Zu der ohnehin herausfordernden Situation kommt, dass das deutsche Netz vielerorts veraltet ist. "Teils haben die Versorgungskabel mehr als 80 Jahre auf dem Buckel", so das Handelsblatt. Die Erneuerung kostet aber Zeit. Das heißt: Will die Regierung den Energie-Infarkt vermeiden, müssen die Projekte jetzt angeschoben werden. Sonst geht in Teilen Deutschlands irgendwann im wahrsten Sinne des Wortes das Licht aus.
"Unter den derzeitigen Rahmenbedingungen lässt sich der Netzkollaps wohl nur mit Milliardeninvestitionen aufhalten", folgert das Wirtschaftsblatt. Oliver Wyman kalkuliere mit einem Bedarf von bis zu elf Milliarden Euro, die innerhalb von eineinhalb Jahrzehnten in die Ertüchtigung des Netzes gesteckt werden müssten.
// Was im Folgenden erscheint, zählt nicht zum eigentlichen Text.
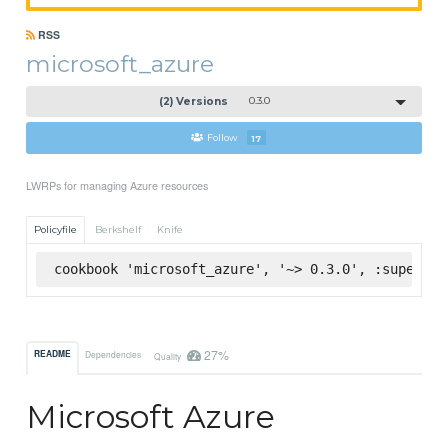
RSS
microsoft_azure
(2) Versions
0.3.0
Follow
17
LWRPs for managing Azure resources
Policyfile
Berkshelf
Knife
cookbook 'microsoft_azure', '~> 0.3.0', :supermar
27%
README
Dependencies
Quality
Microsoft Azure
Allerdings ginge es auch anders, wenn nicht alle zur selben Zeit laden würden - was theoretisch machbar ist, da viele Autos über Nacht stehen und keine 12 Stunden zum Laden mehr brauchen werden. "Wenn in kritischen Ortsnetzen mit 120 Haushalten 30 Prozent der E-Autobesitzer flexibel laden, lasse sich die Spitzenlast enorm reduzieren", zitiert das HB aus der Oliver-Wyman-TU-München-Studie. "Gelingt es den Netzbetreibern, 92,5 Prozent oder mehr E-Auto-Besitzer fürs flexible Laden zu gewinnen, wird ein zusätzlicher Netzausbau laut Studie sogar völlig überflüssig", so das HB.
Noch fehlen für ein solches Konstrukt regulatorische Voraussetzungen. Andere Überlegungen gehen in den Bereich Smart Grid - also die Einbindung von E-Autos in den Entlastungsvorgang des Stromnetzes durch gezieltes Be- und Entladen der Fahrzeuge zu bestimmten Tageszeiten.
Sollten E-Autos nicht Teil eines solchen Smart Grids werden, könnte ein anderer, weder von Politik noch von der Industrie gewünschter Effekt eintreten. Das Handelsblatt zitiert dafür aus einer Studie des Analysehaus Aurora Energy Research. Dieses sieht sonst durch Nachfragespitzen beim Laden zusätzliche Kraftwerksleistung von fünf Gigawatt, die vorgehalten werden müssten. Die käme - mangels Alternativen - aus Kohlestrom.